Stored records
──────

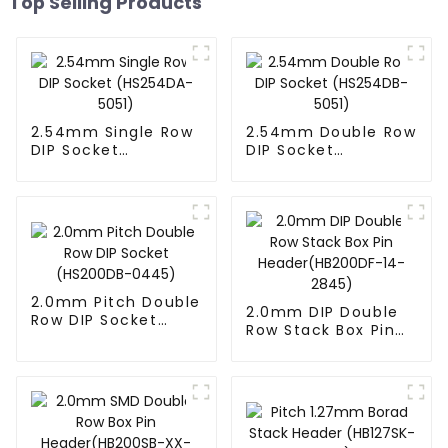
Top Selling Products
2.54mm Single Row
2.54mm Double Row
DIP Socket
DIP Socket
(HS254DA-5051)
(HS254DB-5051)
2.0mm Pitch Double
2.0mm DIP Double
Row DIP Socket
Row Stack Box Pin
(HS200DB-0445)
Header(HB200DF-
14-2845)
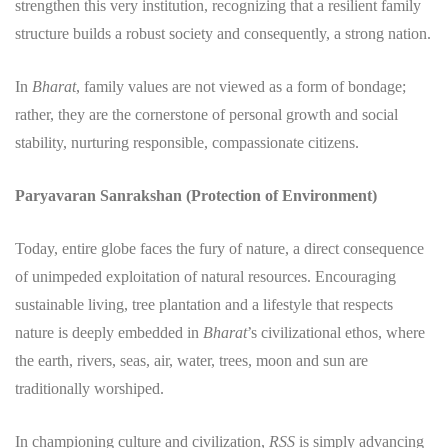
strengthen this very institution, recognizing that a resilient family
structure builds a robust society and consequently, a strong nation.
In
Bharat
, family values are not viewed as a form of bondage;
rather, they are the cornerstone of personal growth and social
stability, nurturing responsible, compassionate citizens.
Paryavaran Sanrakshan (Protection of Environment)
​Today, entire globe faces the fury of nature, a direct consequence
of unimpeded exploitation of natural resources. Encouraging
sustainable living, tree plantation and a lifestyle that respects
nature is deeply embedded in
Bharat
’s civilizational ethos, where
the earth, rivers, seas, air, water, trees, moon and sun are
traditionally worshiped.
​In championing culture and civilization,
RSS
is simply advancing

──────

▸ Problem requirements:
Look above for the line holding "rather, they are", then set down exactly that line and every line after it up to and including the line holding "civilizational ethos, where", with nothing else.

▸ Task output:
rather, they are the cornerstone of personal growth and social
stability, nurturing responsible, compassionate citizens.
Paryavaran Sanrakshan (Protection of Environment)
​Today, entire globe faces the fury of nature, a direct consequence
of unimpeded exploitation of natural resources. Encouraging
sustainable living, tree plantation and a lifestyle that respects
nature is deeply embedded in
Bharat
’s civilizational ethos, where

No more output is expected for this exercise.